What you return should be only the lines in the entries below between the one holding "体数据、坐标轴与数据标签详见报告正文。" and the one holding "YİCİLERİN GÜVENİLİRLİĞİNİN SAT", ends included, with every picture left out.

### Supplied entries ###

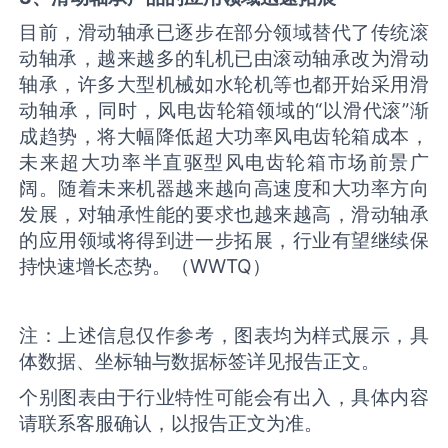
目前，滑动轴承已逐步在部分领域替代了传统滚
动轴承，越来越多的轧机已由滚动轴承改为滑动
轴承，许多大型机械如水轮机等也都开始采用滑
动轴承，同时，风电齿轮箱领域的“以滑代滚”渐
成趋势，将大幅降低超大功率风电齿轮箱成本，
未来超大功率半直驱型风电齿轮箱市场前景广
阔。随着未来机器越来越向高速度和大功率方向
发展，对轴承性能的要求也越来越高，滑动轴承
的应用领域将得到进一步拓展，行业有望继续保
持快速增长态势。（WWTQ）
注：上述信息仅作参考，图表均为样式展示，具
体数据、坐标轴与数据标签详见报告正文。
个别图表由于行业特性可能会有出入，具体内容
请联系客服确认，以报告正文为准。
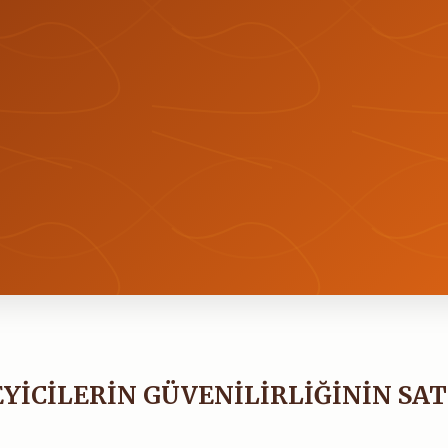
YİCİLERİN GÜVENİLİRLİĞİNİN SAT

###
### Supplied entries ###

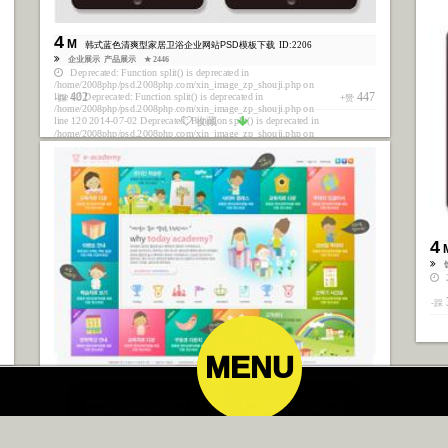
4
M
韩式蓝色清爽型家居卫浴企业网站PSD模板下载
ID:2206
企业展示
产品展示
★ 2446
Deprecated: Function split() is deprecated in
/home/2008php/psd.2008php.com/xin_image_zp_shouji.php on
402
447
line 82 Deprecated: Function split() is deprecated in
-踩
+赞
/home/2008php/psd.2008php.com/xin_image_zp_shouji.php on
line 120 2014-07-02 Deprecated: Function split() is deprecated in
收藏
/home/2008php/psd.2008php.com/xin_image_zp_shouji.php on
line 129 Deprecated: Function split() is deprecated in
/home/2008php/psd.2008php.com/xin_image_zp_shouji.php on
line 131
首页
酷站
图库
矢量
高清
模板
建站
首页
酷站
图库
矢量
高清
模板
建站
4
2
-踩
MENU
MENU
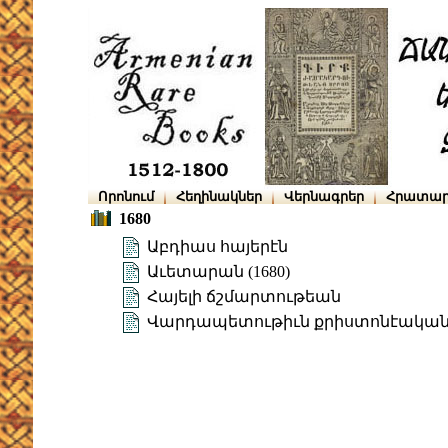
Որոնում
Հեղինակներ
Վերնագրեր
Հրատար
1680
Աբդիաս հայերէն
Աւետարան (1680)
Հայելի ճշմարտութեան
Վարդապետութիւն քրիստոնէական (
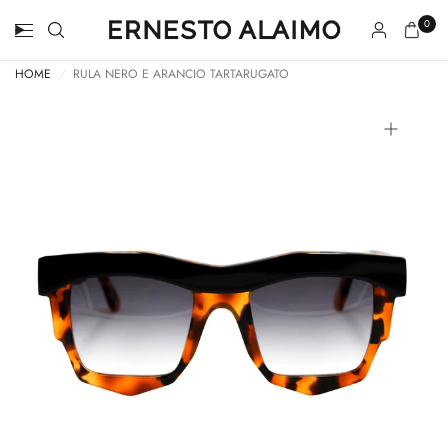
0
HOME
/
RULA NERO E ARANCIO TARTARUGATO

###

§ **Written response**
体数据、坐标轴与数据标签详见报告正文。
个别图表由于行业特性可能会有出入，具体内容
请联系客服确认，以报告正文为准。
YİCİLERİN GÜVENİLİRLİĞİNİN SAT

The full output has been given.